24. A pharmaceutical formulation comprising Flt3 ligand and a pharmaceutical carrier.

25. The pharmaceutical formulation of claim 24, further comprising another cytokine or growth factor.

26. A method for the treatment of fibrosis which comprises administering to a patient in need of such treatment an effective amount for treating fibrosis of the pharmaceutical formulation according to claim 24.

27. A method for the treatment of fibrosis which comprises administering to a patient in need of such treatment an effective amount of the pharmaceutical formulation according to claim 24, and wherein the fibrosis is afflicting an organ or tissue selected from liver, pancreas, lung, heart, nervous system, skin, kidneys, bone marrow, lymph nodes, endomyocardium, and retroperitoneum.

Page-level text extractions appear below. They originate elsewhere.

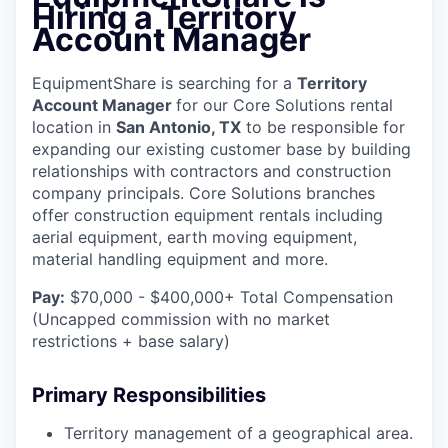
Hiring a Territory
Account Manager
EquipmentShare is searching for a
Territory
Account Manager
for our Core Solutions rental
location in
San Antonio, TX
to be responsible for
expanding our existing customer base by building
relationships with contractors and construction
company principals. Core Solutions branches
offer construction equipment rentals including
aerial equipment, earth moving equipment,
material handling equipment and more.
Pay:
$70,000 - $400,000+ Total Compensation
(Uncapped commission with no market
restrictions + base salary)
Primary Responsibilities
Territory management of a geographical area.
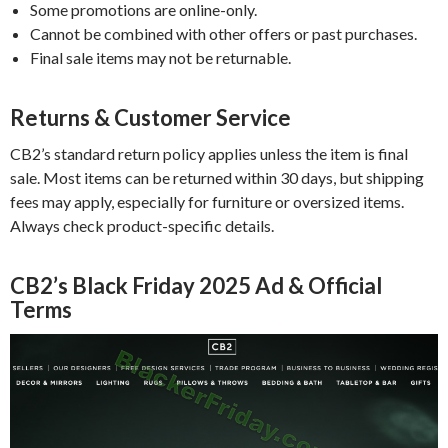
Some promotions are online-only.
Cannot be combined with other offers or past purchases.
Final sale items may not be returnable.
Returns & Customer Service
CB2’s standard return policy applies unless the item is final
sale. Most items can be returned within 30 days, but shipping
fees may apply, especially for furniture or oversized items.
Always check product-specific details.
CB2’s Black Friday 2025 Ad & Official
Terms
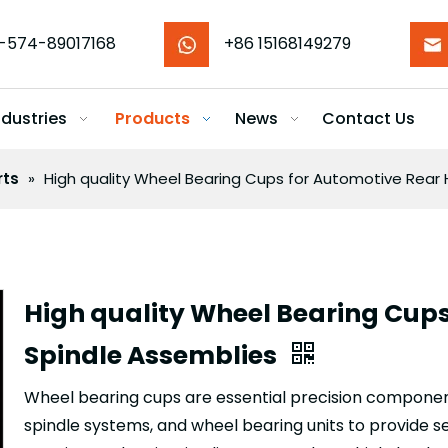
-574-89017168
+86 15168149279
ndustries
Products
News
Contact Us
rts
»
High quality Wheel Bearing Cups for Automotive Rear
High quality Wheel Bearing Cup
Spindle Assemblies
Wheel bearing cups are essential precision componen
spindle systems, and wheel bearing units to provide s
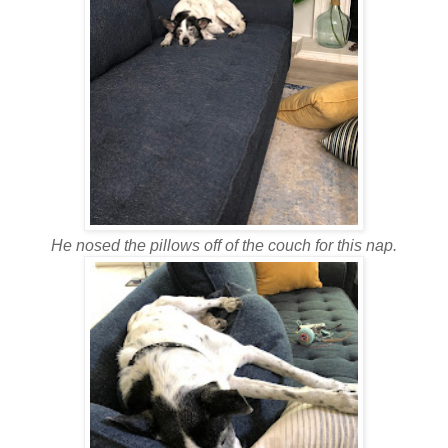
He nosed the pillows off of the couch for this nap.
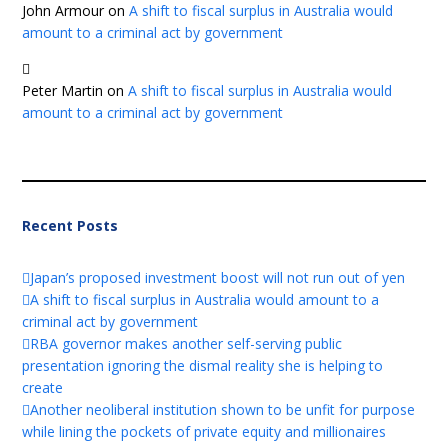
John Armour
on
A shift to fiscal surplus in Australia would
amount to a criminal act by government
Peter Martin
on
A shift to fiscal surplus in Australia would
amount to a criminal act by government
Recent Posts
Japan’s proposed investment boost will not run out of yen
A shift to fiscal surplus in Australia would amount to a
criminal act by government
RBA governor makes another self-serving public
presentation ignoring the dismal reality she is helping to
create
Another neoliberal institution shown to be unfit for purpose
while lining the pockets of private equity and millionaires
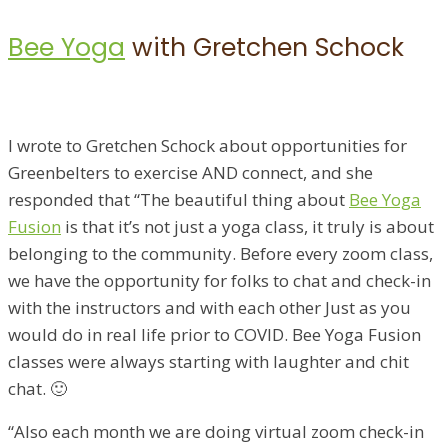
Bee Yoga
with Gretchen Schock
I wrote to Gretchen Schock about opportunities for
Greenbelters to exercise AND connect, and she
responded that “The beautiful thing about
Bee Yoga
Fusion
is that it’s not just a yoga class, it truly is about
belonging to the community. Before every zoom class,
we have the opportunity for folks to chat and check-in
with the instructors and with each other Just as you
would do in real life prior to COVID. Bee Yoga Fusion
classes were always starting with laughter and chit
chat. 🙂
“Also each month we are doing virtual zoom check-in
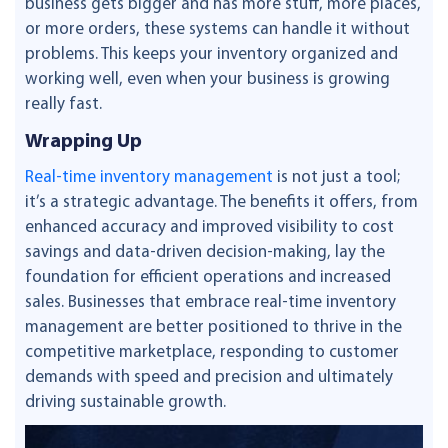
business gets bigger and has more stuff, more places,
or more orders, these systems can handle it without
problems. This keeps your inventory organized and
working well, even when your business is growing
really fast.
Wrapping Up
Real-time inventory management
is not just a tool;
it’s a strategic advantage. The benefits it offers, from
enhanced accuracy and improved visibility to cost
savings and data-driven decision-making, lay the
foundation for efficient operations and increased
sales. Businesses that embrace real-time inventory
management are better positioned to thrive in the
competitive marketplace, responding to customer
demands with speed and precision and ultimately
driving sustainable growth.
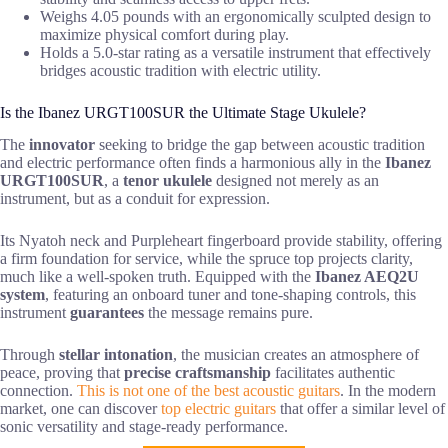
Weighs 4.05 pounds with an ergonomically sculpted design to
maximize physical comfort during play.
Holds a 5.0-star rating as a versatile instrument that effectively
bridges acoustic tradition with electric utility.
Is the Ibanez URGT100SUR the Ultimate Stage Ukulele?
The
innovator
seeking to bridge the gap between acoustic tradition
and electric performance often finds a harmonious ally in the
Ibanez
URGT100SUR
, a
tenor ukulele
designed not merely as an
instrument, but as a conduit for expression.
Its Nyatoh neck and Purpleheart fingerboard provide stability, offering
a firm foundation for service, while the spruce top projects clarity,
much like a well-spoken truth. Equipped with the
Ibanez AEQ2U
system
, featuring an onboard tuner and tone-shaping controls, this
instrument
guarantees
the message remains pure.
Through
stellar intonation
, the musician creates an atmosphere of
peace, proving that
precise craftsmanship
facilitates authentic
connection.
This is not one of the best acoustic guitars
. In the modern
market, one can discover
top electric guitars
that offer a similar level of
sonic versatility and stage-ready performance.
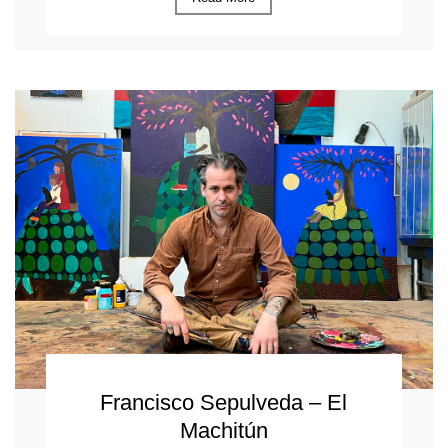
Francisco Sepulveda – El
Machitún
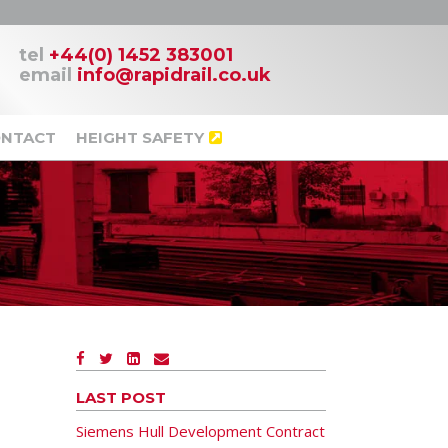
tel
+44(0) 1452 383001
email
info@rapidrail.co.uk
NTACT
HEIGHT SAFETY
LAST POST
Siemens Hull Development Contract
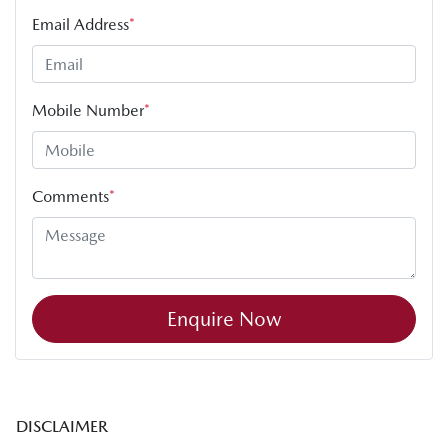
Email Address
*
Mobile Number
*
Comments
*
Enquire Now
DISCLAIMER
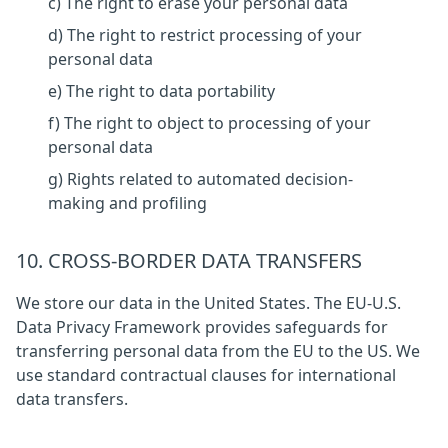
c) The right to erase your personal data
d) The right to restrict processing of your
personal data
e) The right to data portability
f) The right to object to processing of your
personal data
g) Rights related to automated decision-
making and profiling
10. CROSS-BORDER DATA TRANSFERS
We store our data in the United States. The EU-U.S.
Data Privacy Framework provides safeguards for
transferring personal data from the EU to the US. We
use standard contractual clauses for international
data transfers.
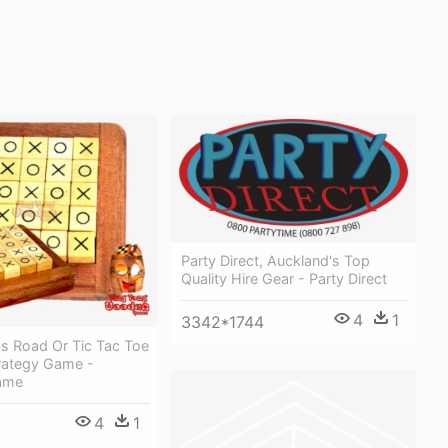
Party Direct, Auckland's Top
Quality Hire Gear - Party Direct
4
1
3342*1744
ss Road Or Tic Tac Toe
rategy Game -
ame
4
1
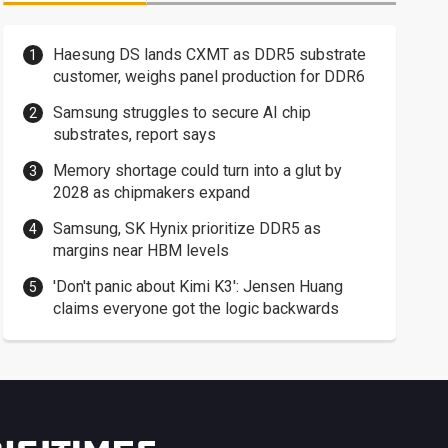
Haesung DS lands CXMT as DDR5 substrate
customer, weighs panel production for DDR6
Samsung struggles to secure AI chip
substrates, report says
Memory shortage could turn into a glut by
2028 as chipmakers expand
Samsung, SK Hynix prioritize DDR5 as
margins near HBM levels
'Don't panic about Kimi K3': Jensen Huang
claims everyone got the logic backwards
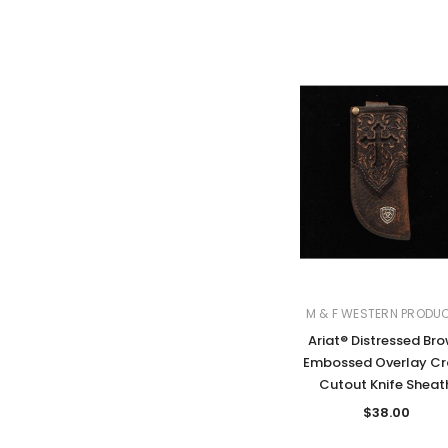
M & F WESTERN PRODU
Ariat® Distressed Br
Embossed Overlay Cr
Cutout Knife Sheat
$38.00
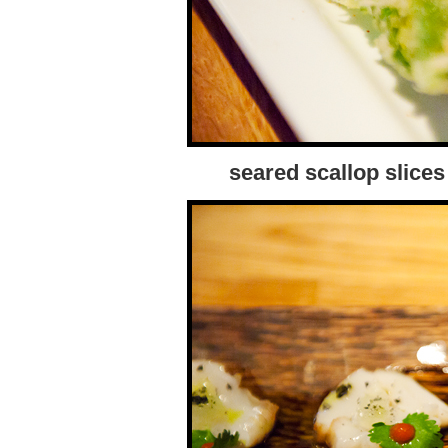
seared scallop slices 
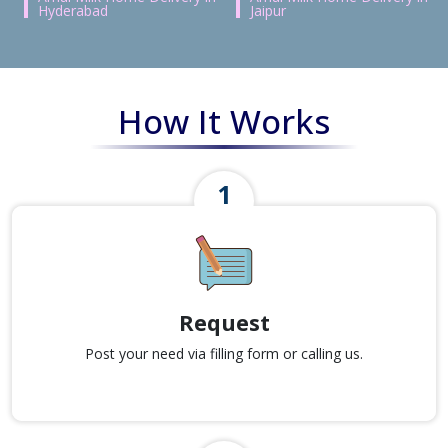
Hyderabad
Jaipur
How It Works
Request
Post your need via filling form or calling us.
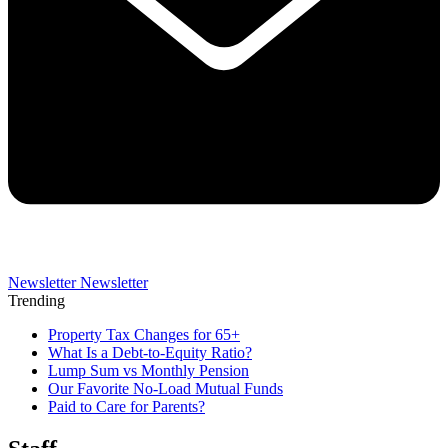
Newsletter
Newsletter
Trending
Property Tax Changes for 65+
What Is a Debt-to-Equity Ratio?
Lump Sum vs Monthly Pension
Our Favorite No-Load Mutual Funds
Paid to Care for Parents?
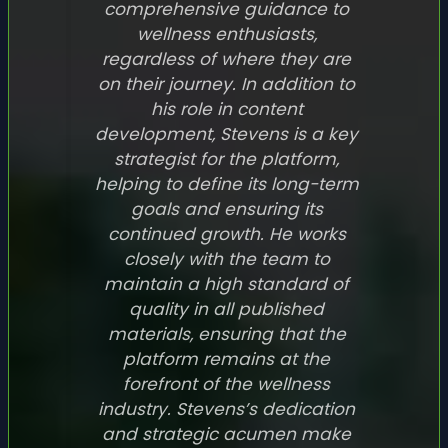
comprehensive guidance to
wellness enthusiasts,
regardless of where they are
on their journey. In addition to
his role in content
development, Stevens is a key
strategist for the platform,
helping to define its long-term
goals and ensuring its
continued growth. He works
closely with the team to
maintain a high standard of
quality in all published
materials, ensuring that the
platform remains at the
forefront of the wellness
industry. Stevens’s dedication
and strategic acumen make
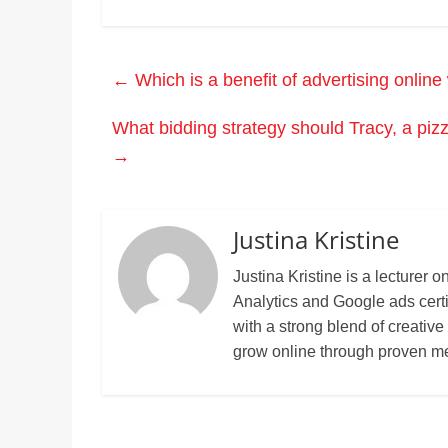
←
Which is a benefit of advertising onlin
What bidding strategy should Tracy, a pizz
→
Justina Kristine
Justina Kristine is a lecture
Analytics and Google ads cert
with a strong blend of creative
grow online through proven m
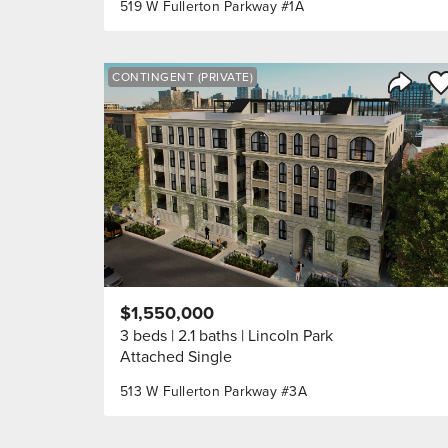
519 W Fullerton Parkway #1A
Sa
CONTINGENT (PRIVATE)
Share 
$1,550,000
3 beds
2.1 baths
Lincoln Park
Attached Single
513 W Fullerton Parkway #3A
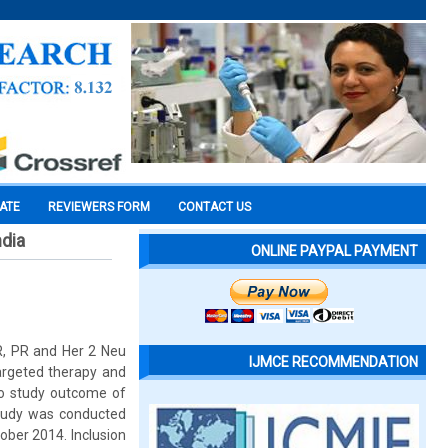
CATE
REVIEWERS FORM
CONTACT US
ndia
ONLINE PAYPAL PAYMENT
R, PR and Her 2 Neu
IJMCE RECOMMENDATION
targeted therapy and
 To study outcome of
study was conducted
ber 2014. Inclusion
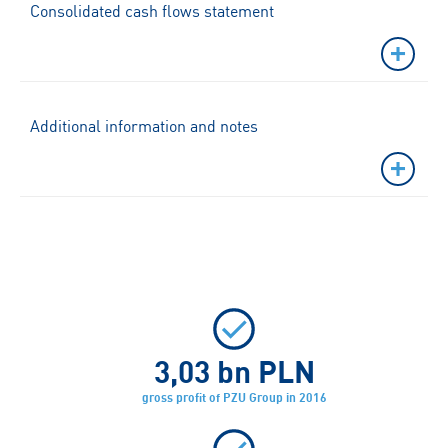
Consolidated cash flows statement
Additional information and notes
3,03
bn PLN
gross profit of PZU Group in 2016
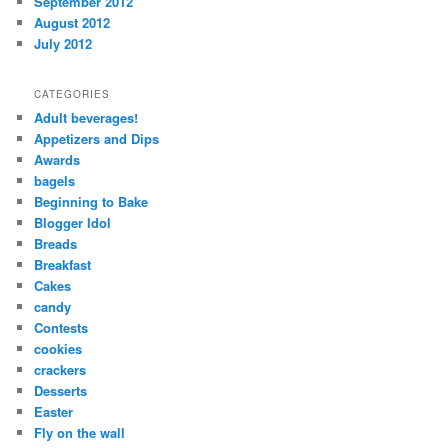
September 2012
August 2012
July 2012
CATEGORIES
Adult beverages!
Appetizers and Dips
Awards
bagels
Beginning to Bake
Blogger Idol
Breads
Breakfast
Cakes
candy
Contests
cookies
crackers
Desserts
Easter
Fly on the wall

28. A method of treatment, comprising administering to a patient in need of such treatment an effective amount for treating said disease or condition of the pharmaceutical formulation according to claim 24, wherein the disease or condition is a member selected from the group consisting of cirrhosis, diffuse parenchymal lung disease, post-vasectomy pain syndrome, tuberculosis, sickle-cell anemia, rheumatoid arthritis, progressive massive fibrosis, idiopathic pulmonary fibrosis, injection fibrosis, renal fibrosis, myelofibrosis, cardiac fibrosis, liver fibrosis, pancreatic fibrosis, skin fibrosis, scleroderma, intestinal fibrosis or strictures, and mediastinal fibrosis.

29. A pharmaceutical formulation comprising a dendritic cell expanded from CD34⁺ progenitor cells or bone marrow cells treated with Flt3 ligand.

30. A method for increasing the amount of dendritic cells in a mammal, comprising administering to the mammal, an effective amount of Flt3 ligand.

31. The method of claim 30, further comprising administering to the mammal an additional cytokine or growth factor.

32. The method of claim 30, wherein Flt3 ligand is administered parenterally.